If you're using an NSArray, and you're using Objective-C 2.0 (e.g. on the iPhone or on Mac OS X 10.5 or later), you can use fast enumeration to iterate, which is significantly faster than the older style of iteration:

// Fast enumeration for(id object in myNSArray) ; // do stuff with object // Slow enumeration int count = [myNSArray count], i; for(i = 0; i < count; i++) { id object = [myNSArray objectAtIndex:i]; // do stuff with object } 

I'm not sure how fast enumeration compares with C-style arrays or C++ std::vectors, but I would bet that it's still a little bit slower. It's slower because you have the extra overhead of Objective-C: passing messages (such as count and objectAtIndex:) goes through the Objective-C runtime, which is slower than bare pointer arithmetic even in the best case.

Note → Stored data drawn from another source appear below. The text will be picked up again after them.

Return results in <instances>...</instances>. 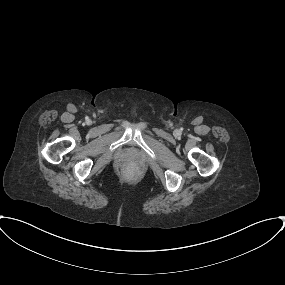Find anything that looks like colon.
<instances>
[{
	"label": "colon",
	"instance_id": "colon-1",
	"mask_svg": "<svg viewBox=\"0 0 285 285\" xmlns=\"http://www.w3.org/2000/svg\"><path fill=\"white\" fill-rule=\"evenodd\" d=\"M126 169H127V170H131V167H127Z\"/></svg>",
	"mask_w": 285,
	"mask_h": 285
}]
</instances>
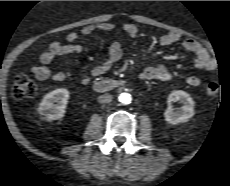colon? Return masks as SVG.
I'll return each instance as SVG.
<instances>
[{"mask_svg":"<svg viewBox=\"0 0 230 186\" xmlns=\"http://www.w3.org/2000/svg\"><path fill=\"white\" fill-rule=\"evenodd\" d=\"M12 92L17 99L29 98L36 94L37 86L28 76L19 74L13 81ZM218 92L219 85L216 82H210L206 85V94L208 96H216Z\"/></svg>","mask_w":230,"mask_h":186,"instance_id":"obj_1","label":"colon"}]
</instances>
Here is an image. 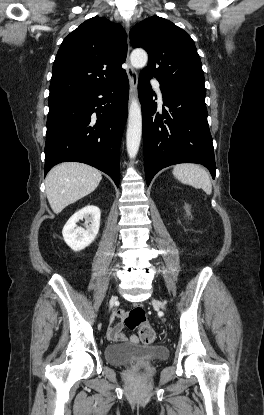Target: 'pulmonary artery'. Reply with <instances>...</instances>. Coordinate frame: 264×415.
Wrapping results in <instances>:
<instances>
[{
    "label": "pulmonary artery",
    "instance_id": "pulmonary-artery-1",
    "mask_svg": "<svg viewBox=\"0 0 264 415\" xmlns=\"http://www.w3.org/2000/svg\"><path fill=\"white\" fill-rule=\"evenodd\" d=\"M154 87H155V89L157 90V92H158L159 94H161V90H160L159 84H158L156 81H154Z\"/></svg>",
    "mask_w": 264,
    "mask_h": 415
}]
</instances>
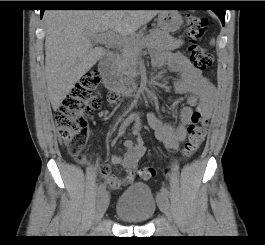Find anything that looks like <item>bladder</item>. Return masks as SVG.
Returning <instances> with one entry per match:
<instances>
[{"label":"bladder","mask_w":265,"mask_h":245,"mask_svg":"<svg viewBox=\"0 0 265 245\" xmlns=\"http://www.w3.org/2000/svg\"><path fill=\"white\" fill-rule=\"evenodd\" d=\"M158 201L149 187L144 184H133L120 195L115 214L124 223L143 224L155 213Z\"/></svg>","instance_id":"1"}]
</instances>
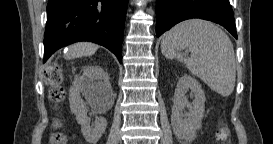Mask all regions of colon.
Returning <instances> with one entry per match:
<instances>
[{
  "mask_svg": "<svg viewBox=\"0 0 273 144\" xmlns=\"http://www.w3.org/2000/svg\"><path fill=\"white\" fill-rule=\"evenodd\" d=\"M47 82L50 85L49 96L54 103H59L63 100L65 92L62 86L63 73L62 70L57 66L53 65L46 73ZM219 141L221 143H229V132L226 127L222 126L219 134ZM65 142V138L62 134L56 133L51 138V143L62 144Z\"/></svg>",
  "mask_w": 273,
  "mask_h": 144,
  "instance_id": "5ec220e1",
  "label": "colon"
}]
</instances>
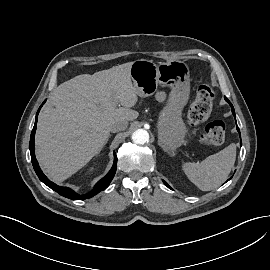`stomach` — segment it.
<instances>
[{
	"label": "stomach",
	"mask_w": 270,
	"mask_h": 270,
	"mask_svg": "<svg viewBox=\"0 0 270 270\" xmlns=\"http://www.w3.org/2000/svg\"><path fill=\"white\" fill-rule=\"evenodd\" d=\"M133 85L140 97L152 95L158 85L171 87L167 105L161 111L157 128L158 144L165 151L173 152L184 142L185 126L182 109L189 98L190 71L181 60H169L160 64L139 59L130 69Z\"/></svg>",
	"instance_id": "obj_1"
}]
</instances>
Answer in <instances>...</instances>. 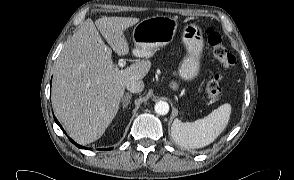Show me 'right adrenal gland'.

Iterating through a C-style array or a C++ std::vector is very fast, since the compiler can optimize them to really simple pointer arithmetic instructions with no overhead:

// C-style array SomeType *myArray = ...; // e.g. malloc(myArraySize * sizeof(SomeType)) int i; for(i = 0; i < myArraySize; i++) ; // do stuff with myArray[i] // C++ vector std::vector<SomeType> myArray = ...; for(std::vector<SomeType>::iterator i = myArray.begin(); i != myArray.end(); ++i) ; // do stuff with *i 

3 Comments

Then perhaps my answer would be a C array of CGPoints?
Is fast enumeration really faster than the old way of doing loops in obj-c? Is it not just syntactic sugar for the same thing?
It is faster. In fact it is syntactic sugar for getting an bare array out of the iterator and iterate over that. As it is explained in Adams link. On the other Hand that means that this nice syntax can't be used to iterate other some collection of unknown length. So it is something completely different than a python for ... in ...: or a Java for(... : ...).